The summer of 2009 was a much different time. The iPhone was only two years old, and smartphones hadn’t quite caught on; many of us were still rocking flip phones. We weren’t talking to our speakers, doorbells, and fridges, either. The Xbox 360 and PS3 were battling it out for console domination, but they couldn’t match the Wii’s sales, which had blasted into the stratosphere. And because we weren’t constantly glued to our phone screens, the free-to-play marketplace had a different home: Facebook.
In June 2009, an unassuming game about growing crops launched on Facebook, which was a hub of casual games back then. This was, of course, FarmVille, which went on to amass millions of daily active users. FarmVille was far from the first in the farming sim genre, popularized years earlier with games like Harvest Moon, but its platform allowed Zynga to incorporate social aspects that encouraged you to interact with your Facebook friends.
To celebrate the anniversary of its first big title, Zynga announced an unlikely collaboration with country singer Trisha Yearwood, a self-professed player, to bring original content to the spin-off FarmVille 2: Country Escape.

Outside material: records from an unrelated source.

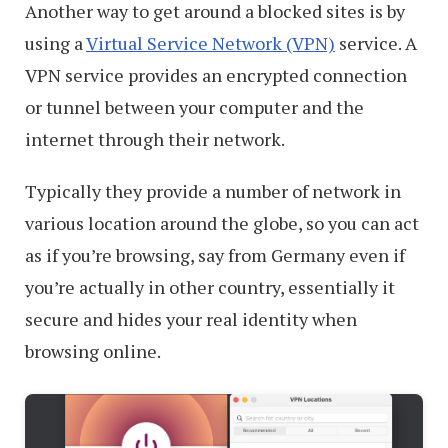
Another way to get around a blocked sites is by
using a
Virtual Service Network (VPN)
service. A
VPN service provides an encrypted connection
or tunnel between your computer and the
internet through their network.
Typically they provide a number of network in
various location around the globe, so you can act
as if you’re browsing, say from Germany even if
you’re actually in other country, essentially it
secure and hides your real identity when
browsing online.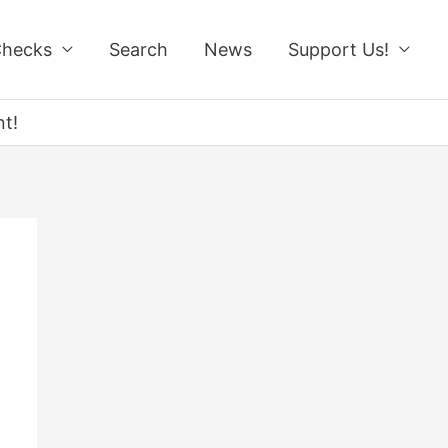
Checks
Search
News
Support Us!
t!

“So much has happened in the last decade, across technology, entertainment, and attitudes,” Yearwood said in a press release. “But there are shared experiences that endure and bring people together, like those special songs that become anthems or a powerhouse game like FarmVille.”
Of course, it wasn’t all smooth sailing for Zynga over the last decade. After FarmVille, the market was flooded with F2P social games, many of them from Zynga itself. In 2012, the same year FarmVille 2 launched, Zynga’s value crashed, losing $10 billion in market value in a year. A series of game flops, unsuccessful studio acquisitions, and fleeing talent didn’t help the situation.
It took years for Zynga to rebuild after that disastrous period, but as of 2019, it’s clawed its way back to the top, posting record-breaking earnings for Q1 2019. The freemium model has changed a lot since those early farming days; now we have full-fledged console and PC multiplayer games like Fortnite raking in millions while being free to download.
Though the marketplace has evolved, Zynga hasn’t forgotten its roots. “FarmVille is a cultural phenomenon and an important contributor to the growth of games,” President of Publishing Bernard Kim stated. “It brought together hundreds of millions of players from all over the world.”
In addition to Trisha Yearwood-branded content, Zynga has announced that they have a new mobile title in the works. In an industry where we’ve seen too many studios shut down in recent years, Zynga’s turnaround is certainly refreshing.